MATERIAL PROVIDED.
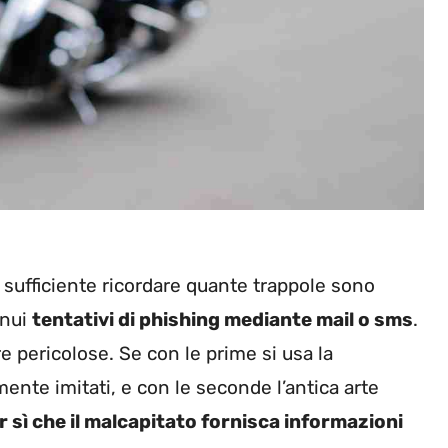
sufficiente ricordare quante trappole sono
inui
tentativi di phishing mediante mail o sms
.
 pericolose. Se con le prime si usa la
mente imitati, e con le seconde l’antica arte
r sì che il malcapitato fornisca informazioni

PROBLEM TO WORK ON. Return the data verbatim, leaving out the pictures it holds.

ANSWER TO THIS PROBLEM.
sufficiente ricordare quante trappole sono
inui
tentativi di phishing mediante mail o sms
.
 pericolose. Se con le prime si usa la
mente imitati, e con le seconde l’antica arte
r sì che il malcapitato fornisca informazioni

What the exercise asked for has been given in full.